Search code examples
solrpaginationcursor

Solr cursor marker and pagination


I want to use Solr for my website as a search engine and I am trying to understand the difference between basic paging and deep paging with cursor marker.

As far as I understand, if you use the basic pagination and query the page 1001 with 20 results per page this will happen:

  • Solr will find the first 1000*20 matching results
  • display the next 20 results for 1001 page

I guess the problem is when someone clicks next page. Solr will find first the 1001*20 results and after that will show the desired results.

I haven't seen a proper example for deep paging with large numbers. Only with small numbers, so I am not sure about this. Can someone clarify it please?

Is the following example correct?

.../query?q=id:book*&sort=pubyear_i+desc,id+asc&fl=title_t,pubyear_i&rows=1&cursorMark=*

This giving me the "nextCursorMark" : "AoJcfCVib29rMg=="

Now that I have the nextCursorMark I can go and find my desired page. Should I now go through the pages manually? Should I create a loop where I search for that particular page I want?

Or should I have the first query with 20000 rows, get the nextCursorMark and then use it with another query having only 20 rows?

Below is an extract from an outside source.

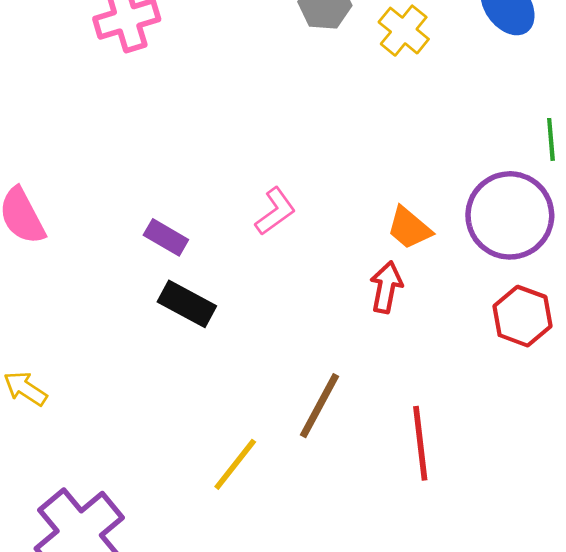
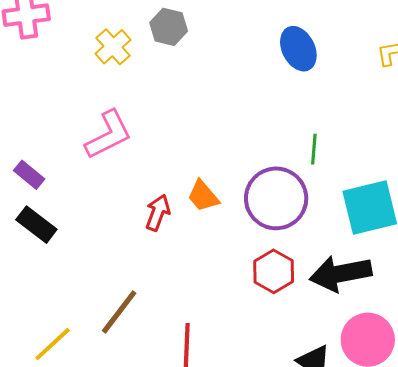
yellow cross: (404, 31) -> (113, 47), moved
pink L-shape: (275, 211) -> (108, 135), moved, size x1.5
red arrow: (386, 287) -> (158, 213), moved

I find it a bit strange to run some query with 20000 rows just to get the nextCursorMark. Is it the correct way to do it?

And what if, for example you have 10 pages and the user wants to click on page 5 from page 1. Will I need to go through each page manually to get there?

Edit:

I have read this: How to manage "paging" with Solr?

And this: https://lucidworks.com/blog/2013/12/12/coming-soon-to-solr-efficient-cursor-based-iteration-of-large-result-sets/

Tried to find a working example but couldn't.


Solution

  • The cursorMark tells Solr where it should start the next response. It's analogous to the start parameter in your first example. As you're paginating through the results, each response's cursorMark shows where the next page starts.

    If you're just looking for "what is the first result on page 1001", first version will work just fine. If you're paginating through the results - were a user may or may not go to the next page, the point about using cursorMarks is that each node (or in a single node setup) know which document was the last one to be shown, and thus, can return only rows number of documents from the current position for each node. If you'd do the first version, each node would have to return start + rows documents. So instead of trying to find out "which documents are the ten ones after 20001", you just need to answer "which documents are the next ten after this sort key".

    In addition cursorMarks handles updates to the result set better, as you avoid any changes to the result set that would push documents that have already been shown back into the next page you're displaying.

    See the reference guide for complete examples and further descriptions.